Source data:
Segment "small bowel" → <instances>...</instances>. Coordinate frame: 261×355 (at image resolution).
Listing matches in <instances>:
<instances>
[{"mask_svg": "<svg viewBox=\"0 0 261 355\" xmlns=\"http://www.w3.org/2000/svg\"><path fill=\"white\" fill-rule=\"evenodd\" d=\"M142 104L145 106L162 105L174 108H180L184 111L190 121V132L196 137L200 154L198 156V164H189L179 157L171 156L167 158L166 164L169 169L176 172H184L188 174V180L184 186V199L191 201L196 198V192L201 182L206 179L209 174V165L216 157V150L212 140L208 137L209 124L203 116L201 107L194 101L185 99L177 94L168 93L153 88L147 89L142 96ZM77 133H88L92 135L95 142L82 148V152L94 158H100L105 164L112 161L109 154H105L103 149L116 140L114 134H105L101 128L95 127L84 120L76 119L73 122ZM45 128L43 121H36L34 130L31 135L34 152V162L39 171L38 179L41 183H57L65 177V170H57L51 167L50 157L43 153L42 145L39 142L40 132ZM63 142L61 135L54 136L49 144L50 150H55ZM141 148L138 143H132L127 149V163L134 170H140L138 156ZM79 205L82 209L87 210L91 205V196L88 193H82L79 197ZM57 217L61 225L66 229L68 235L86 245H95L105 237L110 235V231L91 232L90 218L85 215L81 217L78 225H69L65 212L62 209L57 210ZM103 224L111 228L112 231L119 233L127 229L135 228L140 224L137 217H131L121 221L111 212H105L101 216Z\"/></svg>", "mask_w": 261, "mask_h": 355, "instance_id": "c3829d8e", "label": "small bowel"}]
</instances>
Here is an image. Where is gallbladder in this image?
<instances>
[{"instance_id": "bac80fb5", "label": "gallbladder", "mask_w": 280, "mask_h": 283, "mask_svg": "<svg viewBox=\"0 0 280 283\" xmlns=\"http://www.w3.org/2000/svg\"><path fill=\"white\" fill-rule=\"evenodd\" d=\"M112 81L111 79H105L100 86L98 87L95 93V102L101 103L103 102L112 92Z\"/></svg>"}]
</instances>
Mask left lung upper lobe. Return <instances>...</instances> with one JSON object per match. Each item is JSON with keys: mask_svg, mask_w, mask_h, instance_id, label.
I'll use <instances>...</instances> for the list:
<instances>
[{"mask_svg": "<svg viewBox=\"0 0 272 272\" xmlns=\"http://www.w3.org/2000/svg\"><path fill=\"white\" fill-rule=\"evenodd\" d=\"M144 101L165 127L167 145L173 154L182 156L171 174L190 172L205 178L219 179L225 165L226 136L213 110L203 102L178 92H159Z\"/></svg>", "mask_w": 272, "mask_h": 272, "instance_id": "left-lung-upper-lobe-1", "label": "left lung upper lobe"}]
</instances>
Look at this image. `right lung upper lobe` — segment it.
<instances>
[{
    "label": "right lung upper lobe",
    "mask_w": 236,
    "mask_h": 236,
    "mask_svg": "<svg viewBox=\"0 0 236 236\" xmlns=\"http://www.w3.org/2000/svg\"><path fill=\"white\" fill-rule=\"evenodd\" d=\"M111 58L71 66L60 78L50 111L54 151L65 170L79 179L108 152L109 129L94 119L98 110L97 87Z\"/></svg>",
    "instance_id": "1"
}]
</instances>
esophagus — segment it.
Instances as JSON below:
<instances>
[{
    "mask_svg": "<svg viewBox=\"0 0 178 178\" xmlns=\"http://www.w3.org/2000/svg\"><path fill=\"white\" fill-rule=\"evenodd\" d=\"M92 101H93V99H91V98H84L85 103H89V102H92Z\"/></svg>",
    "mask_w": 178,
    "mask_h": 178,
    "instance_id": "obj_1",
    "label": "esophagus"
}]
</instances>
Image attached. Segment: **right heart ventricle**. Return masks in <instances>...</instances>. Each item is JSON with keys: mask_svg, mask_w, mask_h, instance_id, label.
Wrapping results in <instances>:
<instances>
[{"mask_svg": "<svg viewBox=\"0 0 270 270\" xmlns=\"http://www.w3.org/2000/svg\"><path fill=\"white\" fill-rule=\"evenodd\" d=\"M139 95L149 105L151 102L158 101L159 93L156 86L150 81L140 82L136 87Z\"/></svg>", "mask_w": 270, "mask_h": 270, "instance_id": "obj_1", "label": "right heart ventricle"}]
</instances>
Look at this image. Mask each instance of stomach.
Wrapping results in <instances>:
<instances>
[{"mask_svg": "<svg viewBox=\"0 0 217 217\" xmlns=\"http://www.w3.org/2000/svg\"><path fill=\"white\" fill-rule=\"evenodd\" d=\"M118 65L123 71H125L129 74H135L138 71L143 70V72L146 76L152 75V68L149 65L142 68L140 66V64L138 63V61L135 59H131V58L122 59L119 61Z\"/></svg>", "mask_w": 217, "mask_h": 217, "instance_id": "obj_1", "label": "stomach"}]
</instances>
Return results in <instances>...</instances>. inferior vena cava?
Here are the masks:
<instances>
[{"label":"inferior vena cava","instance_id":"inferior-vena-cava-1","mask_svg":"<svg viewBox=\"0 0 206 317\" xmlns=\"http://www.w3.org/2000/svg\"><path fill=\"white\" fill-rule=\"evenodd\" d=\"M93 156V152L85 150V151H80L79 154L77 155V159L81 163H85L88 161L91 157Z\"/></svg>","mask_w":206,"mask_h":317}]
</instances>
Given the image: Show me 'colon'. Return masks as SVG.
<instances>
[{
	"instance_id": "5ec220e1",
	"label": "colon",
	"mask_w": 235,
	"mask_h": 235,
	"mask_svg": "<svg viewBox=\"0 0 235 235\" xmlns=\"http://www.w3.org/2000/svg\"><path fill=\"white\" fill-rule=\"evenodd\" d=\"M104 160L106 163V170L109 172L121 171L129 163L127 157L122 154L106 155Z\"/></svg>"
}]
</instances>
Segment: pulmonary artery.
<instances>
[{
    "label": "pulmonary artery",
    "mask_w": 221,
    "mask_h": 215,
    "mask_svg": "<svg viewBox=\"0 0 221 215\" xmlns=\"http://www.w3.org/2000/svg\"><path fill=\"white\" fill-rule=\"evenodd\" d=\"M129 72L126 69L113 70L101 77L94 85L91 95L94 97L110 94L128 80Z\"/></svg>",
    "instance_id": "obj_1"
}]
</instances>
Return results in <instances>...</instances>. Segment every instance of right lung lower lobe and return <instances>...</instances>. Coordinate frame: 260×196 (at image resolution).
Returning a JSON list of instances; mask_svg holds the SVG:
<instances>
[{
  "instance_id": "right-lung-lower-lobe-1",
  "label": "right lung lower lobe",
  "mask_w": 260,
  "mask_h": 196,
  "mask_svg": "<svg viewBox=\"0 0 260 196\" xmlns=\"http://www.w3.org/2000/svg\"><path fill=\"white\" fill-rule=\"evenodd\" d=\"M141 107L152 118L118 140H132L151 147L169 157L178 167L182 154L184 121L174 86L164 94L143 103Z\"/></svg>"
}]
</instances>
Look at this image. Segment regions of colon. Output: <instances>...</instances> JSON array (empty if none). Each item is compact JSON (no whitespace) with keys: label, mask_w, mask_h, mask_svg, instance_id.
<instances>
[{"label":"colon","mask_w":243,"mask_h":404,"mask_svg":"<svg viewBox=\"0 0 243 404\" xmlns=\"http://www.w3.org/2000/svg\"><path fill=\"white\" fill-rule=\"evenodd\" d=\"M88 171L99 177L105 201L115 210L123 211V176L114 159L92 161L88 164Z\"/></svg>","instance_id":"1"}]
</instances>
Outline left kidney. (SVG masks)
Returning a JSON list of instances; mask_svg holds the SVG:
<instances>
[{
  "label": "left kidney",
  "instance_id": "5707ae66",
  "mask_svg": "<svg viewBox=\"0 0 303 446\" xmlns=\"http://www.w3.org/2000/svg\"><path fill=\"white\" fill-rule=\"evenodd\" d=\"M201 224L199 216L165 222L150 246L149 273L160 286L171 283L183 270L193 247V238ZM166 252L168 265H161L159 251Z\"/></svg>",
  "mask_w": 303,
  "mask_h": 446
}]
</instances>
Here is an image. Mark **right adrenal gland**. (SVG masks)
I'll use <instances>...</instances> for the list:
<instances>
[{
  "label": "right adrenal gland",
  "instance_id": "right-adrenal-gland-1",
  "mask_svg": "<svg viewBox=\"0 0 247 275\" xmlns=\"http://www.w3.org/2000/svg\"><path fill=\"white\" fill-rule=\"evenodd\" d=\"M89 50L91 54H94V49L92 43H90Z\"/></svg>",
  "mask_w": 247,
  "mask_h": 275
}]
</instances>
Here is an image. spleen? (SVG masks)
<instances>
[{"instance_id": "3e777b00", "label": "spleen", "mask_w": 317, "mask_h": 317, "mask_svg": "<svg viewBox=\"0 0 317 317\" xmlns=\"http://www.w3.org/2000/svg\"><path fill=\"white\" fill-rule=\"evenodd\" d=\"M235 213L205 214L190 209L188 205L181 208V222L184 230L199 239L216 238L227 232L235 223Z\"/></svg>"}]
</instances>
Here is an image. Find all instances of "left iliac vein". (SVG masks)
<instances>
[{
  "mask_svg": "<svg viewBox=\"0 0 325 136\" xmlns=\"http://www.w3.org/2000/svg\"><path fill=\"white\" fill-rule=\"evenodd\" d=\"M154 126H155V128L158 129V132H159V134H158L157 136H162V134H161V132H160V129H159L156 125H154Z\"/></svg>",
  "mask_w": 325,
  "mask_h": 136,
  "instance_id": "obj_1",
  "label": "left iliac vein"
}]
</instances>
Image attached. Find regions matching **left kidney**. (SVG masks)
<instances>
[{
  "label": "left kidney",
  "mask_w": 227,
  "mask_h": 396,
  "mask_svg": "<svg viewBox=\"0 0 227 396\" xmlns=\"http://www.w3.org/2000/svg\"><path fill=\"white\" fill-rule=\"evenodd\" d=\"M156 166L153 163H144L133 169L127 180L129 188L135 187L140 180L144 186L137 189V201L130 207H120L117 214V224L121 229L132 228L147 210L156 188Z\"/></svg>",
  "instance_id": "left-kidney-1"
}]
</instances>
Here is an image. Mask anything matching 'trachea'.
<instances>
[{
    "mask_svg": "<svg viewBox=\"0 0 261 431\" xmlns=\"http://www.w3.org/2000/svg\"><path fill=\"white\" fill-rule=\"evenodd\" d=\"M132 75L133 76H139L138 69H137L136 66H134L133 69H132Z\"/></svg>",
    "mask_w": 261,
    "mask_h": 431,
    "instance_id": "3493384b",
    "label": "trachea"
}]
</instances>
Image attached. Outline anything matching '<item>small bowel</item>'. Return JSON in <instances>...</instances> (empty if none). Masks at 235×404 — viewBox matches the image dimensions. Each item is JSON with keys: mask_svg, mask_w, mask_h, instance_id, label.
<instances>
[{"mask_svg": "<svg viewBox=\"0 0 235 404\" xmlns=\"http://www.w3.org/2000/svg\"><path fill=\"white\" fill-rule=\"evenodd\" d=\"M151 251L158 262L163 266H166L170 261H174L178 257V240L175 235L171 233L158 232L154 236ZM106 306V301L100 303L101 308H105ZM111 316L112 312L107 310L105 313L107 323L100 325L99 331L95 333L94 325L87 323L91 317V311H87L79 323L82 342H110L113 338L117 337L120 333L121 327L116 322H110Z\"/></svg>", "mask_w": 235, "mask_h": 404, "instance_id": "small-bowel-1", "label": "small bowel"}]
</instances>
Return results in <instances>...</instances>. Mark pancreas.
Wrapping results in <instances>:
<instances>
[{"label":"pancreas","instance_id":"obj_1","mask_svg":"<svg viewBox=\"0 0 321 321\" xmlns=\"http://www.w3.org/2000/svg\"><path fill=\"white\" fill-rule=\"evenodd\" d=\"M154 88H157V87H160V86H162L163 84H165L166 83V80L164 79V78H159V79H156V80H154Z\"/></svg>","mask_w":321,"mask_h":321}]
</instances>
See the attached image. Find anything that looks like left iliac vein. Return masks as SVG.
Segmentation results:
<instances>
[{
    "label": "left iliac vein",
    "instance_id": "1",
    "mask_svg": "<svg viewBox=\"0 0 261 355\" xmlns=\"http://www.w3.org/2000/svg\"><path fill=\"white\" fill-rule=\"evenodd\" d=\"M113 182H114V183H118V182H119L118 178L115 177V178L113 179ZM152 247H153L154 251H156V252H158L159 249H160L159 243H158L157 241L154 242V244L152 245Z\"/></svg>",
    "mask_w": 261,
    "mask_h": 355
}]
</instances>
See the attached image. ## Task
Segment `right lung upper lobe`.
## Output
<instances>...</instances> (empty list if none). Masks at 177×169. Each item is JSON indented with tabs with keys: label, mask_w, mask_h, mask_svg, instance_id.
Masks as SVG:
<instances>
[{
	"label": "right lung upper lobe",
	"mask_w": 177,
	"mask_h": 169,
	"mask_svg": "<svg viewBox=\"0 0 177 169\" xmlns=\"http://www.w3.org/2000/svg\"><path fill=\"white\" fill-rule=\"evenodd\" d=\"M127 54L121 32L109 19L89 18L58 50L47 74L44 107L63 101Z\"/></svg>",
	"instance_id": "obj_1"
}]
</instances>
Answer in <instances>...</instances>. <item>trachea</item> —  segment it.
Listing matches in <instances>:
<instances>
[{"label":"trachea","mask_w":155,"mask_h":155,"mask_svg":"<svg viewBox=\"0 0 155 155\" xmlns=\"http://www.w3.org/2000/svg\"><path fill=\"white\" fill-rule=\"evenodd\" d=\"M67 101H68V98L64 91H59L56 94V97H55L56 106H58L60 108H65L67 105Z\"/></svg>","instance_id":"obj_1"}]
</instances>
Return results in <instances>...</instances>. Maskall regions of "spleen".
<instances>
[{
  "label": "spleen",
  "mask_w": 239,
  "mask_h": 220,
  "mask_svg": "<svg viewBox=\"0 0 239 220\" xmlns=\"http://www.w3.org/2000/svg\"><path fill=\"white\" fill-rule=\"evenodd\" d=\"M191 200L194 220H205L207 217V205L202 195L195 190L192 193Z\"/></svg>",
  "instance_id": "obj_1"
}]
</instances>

Task to complete: In the answer, include exactly the lines from the line containing "Return results in <instances>...</instances>. Maskall" through the end of the data, and nothing else.

Your solution:
Return results in <instances>...</instances>. Maskall regions of "spleen".
<instances>
[{
  "label": "spleen",
  "mask_w": 239,
  "mask_h": 220,
  "mask_svg": "<svg viewBox=\"0 0 239 220\" xmlns=\"http://www.w3.org/2000/svg\"><path fill=\"white\" fill-rule=\"evenodd\" d=\"M191 200L194 220H205L207 217V205L202 195L195 190L192 193Z\"/></svg>",
  "instance_id": "obj_1"
}]
</instances>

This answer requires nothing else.